Cette phase est souvent marquée par une montée en confiance. L’action nourrit la motivation. Même si tout n’est pas simple ou immédiat, le fait d’avancer concrètement permet de sortir de l’attente, de transformer l’intention en réalité. Le rôle de l’accompagnant est ici de soutenir, de recadrer si nécessaire, mais surtout de valoriser chaque progrès.
Un cadre adaptable selon les profils
L’un des atouts majeurs de la méthode ADVP est sa flexibilité. Elle peut s’adapter à différents publics :
- jeunes en recherche d’orientation,
- adultes en reconversion,
- salariés en réflexion,
- demandeurs d’emploi.
Chaque étape peut être modulée, approfondie ou raccourcie selon les besoins. Certains auront besoin de plus de temps pour explorer, d’autres seront rapidement dans l’action.
Le cadre proposé est donc structurant sans être rigide. Il sert de fil conducteur pour ne pas se perdre, tout en respectant le rythme et les spécificités de chacun.

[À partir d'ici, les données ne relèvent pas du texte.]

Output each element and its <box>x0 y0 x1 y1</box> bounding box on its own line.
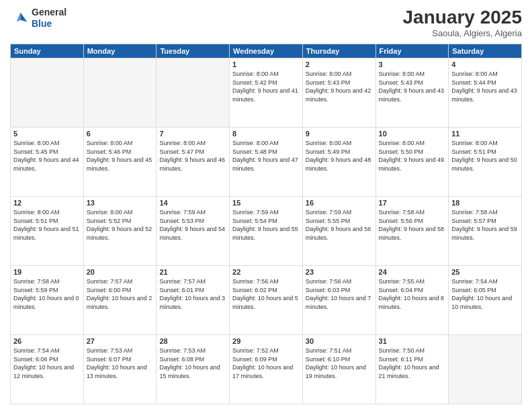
day-number: 16 <box>306 199 373 207</box>
calendar-cell: 15Sunrise: 7:59 AM Sunset: 5:54 PM Dayli… <box>230 197 303 266</box>
svg-marker-0 <box>20 12 27 21</box>
day-info: Sunrise: 8:00 AM Sunset: 5:45 PM Dayligh… <box>13 139 81 173</box>
day-number: 17 <box>379 199 446 207</box>
col-header-friday: Friday <box>375 44 449 58</box>
day-number: 20 <box>87 268 154 276</box>
day-number: 1 <box>232 60 300 68</box>
day-info: Sunrise: 7:57 AM Sunset: 6:00 PM Dayligh… <box>87 277 154 311</box>
header-row: SundayMondayTuesdayWednesdayThursdayFrid… <box>11 44 522 58</box>
header: General Blue January 2025 Saoula, Algier… <box>10 7 522 38</box>
day-info: Sunrise: 8:00 AM Sunset: 5:46 PM Dayligh… <box>87 139 154 173</box>
calendar-cell: 17Sunrise: 7:58 AM Sunset: 5:56 PM Dayli… <box>375 197 449 266</box>
calendar-cell <box>83 58 157 128</box>
day-info: Sunrise: 7:56 AM Sunset: 6:02 PM Dayligh… <box>232 277 300 311</box>
day-info: Sunrise: 7:51 AM Sunset: 6:10 PM Dayligh… <box>306 347 373 380</box>
logo-icon <box>10 9 29 28</box>
calendar-cell: 9Sunrise: 8:00 AM Sunset: 5:49 PM Daylig… <box>302 128 375 197</box>
logo-general: General <box>32 7 66 18</box>
day-number: 22 <box>232 268 300 276</box>
day-number: 14 <box>159 199 226 207</box>
day-number: 15 <box>232 199 300 207</box>
logo-text: General Blue <box>32 7 66 30</box>
calendar-cell: 20Sunrise: 7:57 AM Sunset: 6:00 PM Dayli… <box>83 266 157 335</box>
day-info: Sunrise: 7:58 AM Sunset: 5:56 PM Dayligh… <box>379 208 446 242</box>
day-info: Sunrise: 8:00 AM Sunset: 5:51 PM Dayligh… <box>13 208 81 242</box>
calendar-cell: 30Sunrise: 7:51 AM Sunset: 6:10 PM Dayli… <box>302 335 375 404</box>
day-info: Sunrise: 8:00 AM Sunset: 5:43 PM Dayligh… <box>306 70 373 103</box>
calendar-cell: 18Sunrise: 7:58 AM Sunset: 5:57 PM Dayli… <box>449 197 522 266</box>
day-info: Sunrise: 8:00 AM Sunset: 5:51 PM Dayligh… <box>451 139 519 173</box>
calendar-cell: 4Sunrise: 8:00 AM Sunset: 5:44 PM Daylig… <box>449 58 522 128</box>
day-number: 25 <box>451 268 519 276</box>
svg-marker-1 <box>17 12 21 21</box>
calendar-cell: 8Sunrise: 8:00 AM Sunset: 5:48 PM Daylig… <box>230 128 303 197</box>
calendar-cell: 31Sunrise: 7:50 AM Sunset: 6:11 PM Dayli… <box>375 335 449 404</box>
day-info: Sunrise: 8:00 AM Sunset: 5:50 PM Dayligh… <box>379 139 446 173</box>
col-header-sunday: Sunday <box>11 44 84 58</box>
week-row-3: 19Sunrise: 7:58 AM Sunset: 5:59 PM Dayli… <box>11 266 522 335</box>
calendar-cell: 12Sunrise: 8:00 AM Sunset: 5:51 PM Dayli… <box>11 197 84 266</box>
day-number: 12 <box>13 199 81 207</box>
calendar-cell: 21Sunrise: 7:57 AM Sunset: 6:01 PM Dayli… <box>157 266 230 335</box>
day-info: Sunrise: 7:56 AM Sunset: 6:03 PM Dayligh… <box>306 277 373 311</box>
day-info: Sunrise: 7:53 AM Sunset: 6:07 PM Dayligh… <box>87 347 154 380</box>
col-header-thursday: Thursday <box>302 44 375 58</box>
calendar-subtitle: Saoula, Algiers, Algeria <box>403 28 522 38</box>
week-row-1: 5Sunrise: 8:00 AM Sunset: 5:45 PM Daylig… <box>11 128 522 197</box>
day-number: 26 <box>13 337 81 345</box>
calendar-cell: 29Sunrise: 7:52 AM Sunset: 6:09 PM Dayli… <box>230 335 303 404</box>
day-number: 3 <box>379 60 446 68</box>
title-block: January 2025 Saoula, Algiers, Algeria <box>403 7 522 38</box>
calendar-table: SundayMondayTuesdayWednesdayThursdayFrid… <box>10 44 522 404</box>
logo-blue: Blue <box>32 18 66 30</box>
week-row-4: 26Sunrise: 7:54 AM Sunset: 6:06 PM Dayli… <box>11 335 522 404</box>
calendar-cell: 25Sunrise: 7:54 AM Sunset: 6:05 PM Dayli… <box>449 266 522 335</box>
calendar-cell: 14Sunrise: 7:59 AM Sunset: 5:53 PM Dayli… <box>157 197 230 266</box>
page: General Blue January 2025 Saoula, Algier… <box>0 0 532 411</box>
calendar-cell: 2Sunrise: 8:00 AM Sunset: 5:43 PM Daylig… <box>302 58 375 128</box>
day-number: 21 <box>159 268 226 276</box>
day-number: 13 <box>87 199 154 207</box>
day-number: 8 <box>232 130 300 138</box>
day-info: Sunrise: 7:59 AM Sunset: 5:55 PM Dayligh… <box>306 208 373 242</box>
calendar-cell: 5Sunrise: 8:00 AM Sunset: 5:45 PM Daylig… <box>11 128 84 197</box>
week-row-2: 12Sunrise: 8:00 AM Sunset: 5:51 PM Dayli… <box>11 197 522 266</box>
day-info: Sunrise: 8:00 AM Sunset: 5:44 PM Dayligh… <box>451 70 519 103</box>
day-info: Sunrise: 8:00 AM Sunset: 5:49 PM Dayligh… <box>306 139 373 173</box>
day-info: Sunrise: 7:52 AM Sunset: 6:09 PM Dayligh… <box>232 347 300 380</box>
calendar-cell: 19Sunrise: 7:58 AM Sunset: 5:59 PM Dayli… <box>11 266 84 335</box>
calendar-cell: 7Sunrise: 8:00 AM Sunset: 5:47 PM Daylig… <box>157 128 230 197</box>
calendar-cell: 22Sunrise: 7:56 AM Sunset: 6:02 PM Dayli… <box>230 266 303 335</box>
day-number: 19 <box>13 268 81 276</box>
day-number: 6 <box>87 130 154 138</box>
calendar-cell: 28Sunrise: 7:53 AM Sunset: 6:08 PM Dayli… <box>157 335 230 404</box>
day-number: 27 <box>87 337 154 345</box>
day-info: Sunrise: 7:54 AM Sunset: 6:06 PM Dayligh… <box>13 347 81 380</box>
day-number: 29 <box>232 337 300 345</box>
day-number: 5 <box>13 130 81 138</box>
calendar-cell: 23Sunrise: 7:56 AM Sunset: 6:03 PM Dayli… <box>302 266 375 335</box>
calendar-cell <box>11 58 84 128</box>
day-info: Sunrise: 7:58 AM Sunset: 5:59 PM Dayligh… <box>13 277 81 311</box>
day-number: 24 <box>379 268 446 276</box>
col-header-wednesday: Wednesday <box>230 44 303 58</box>
calendar-cell: 24Sunrise: 7:55 AM Sunset: 6:04 PM Dayli… <box>375 266 449 335</box>
day-number: 30 <box>306 337 373 345</box>
day-number: 7 <box>159 130 226 138</box>
calendar-cell: 10Sunrise: 8:00 AM Sunset: 5:50 PM Dayli… <box>375 128 449 197</box>
day-info: Sunrise: 7:50 AM Sunset: 6:11 PM Dayligh… <box>379 347 446 380</box>
day-info: Sunrise: 8:00 AM Sunset: 5:52 PM Dayligh… <box>87 208 154 242</box>
day-info: Sunrise: 8:00 AM Sunset: 5:43 PM Dayligh… <box>379 70 446 103</box>
logo: General Blue <box>10 7 66 30</box>
calendar-cell: 27Sunrise: 7:53 AM Sunset: 6:07 PM Dayli… <box>83 335 157 404</box>
day-info: Sunrise: 7:53 AM Sunset: 6:08 PM Dayligh… <box>159 347 226 380</box>
week-row-0: 1Sunrise: 8:00 AM Sunset: 5:42 PM Daylig… <box>11 58 522 128</box>
col-header-tuesday: Tuesday <box>157 44 230 58</box>
day-info: Sunrise: 7:58 AM Sunset: 5:57 PM Dayligh… <box>451 208 519 242</box>
calendar-cell: 13Sunrise: 8:00 AM Sunset: 5:52 PM Dayli… <box>83 197 157 266</box>
day-number: 28 <box>159 337 226 345</box>
day-number: 23 <box>306 268 373 276</box>
col-header-saturday: Saturday <box>449 44 522 58</box>
calendar-cell <box>449 335 522 404</box>
day-number: 11 <box>451 130 519 138</box>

Cette souplesse en fait une méthode particulièrement appréciée dans les contextes d’accompagnement individuel ou collectif, notamment dans les missions locales, les centres de bilans de compétences ou les dispositifs d’orientation professionnelle.
Une posture bienveillante et non directive
Au cœur de l’ADVP, il y a aussi une philosophie d’accompagnement. Celle-ci repose sur la confiance en la personne accompagnée, sur l’idée qu’elle a les ressources pour avancer. Le professionnel n’est pas un guide tout-puissant, mais un facilitateur. Il pose des questions, propose des outils, met en lien… sans jamais imposer une voie.
Cette posture bienveillante permet de créer un climat sécurisant, dans lequel la personne peut exprimer ses doutes, ses hésitations, ses peurs. Elle se sent écoutée, soutenue, mais aussi responsabilisée. C’est ce juste équilibre qui permet au processus de réellement porter ses fruits.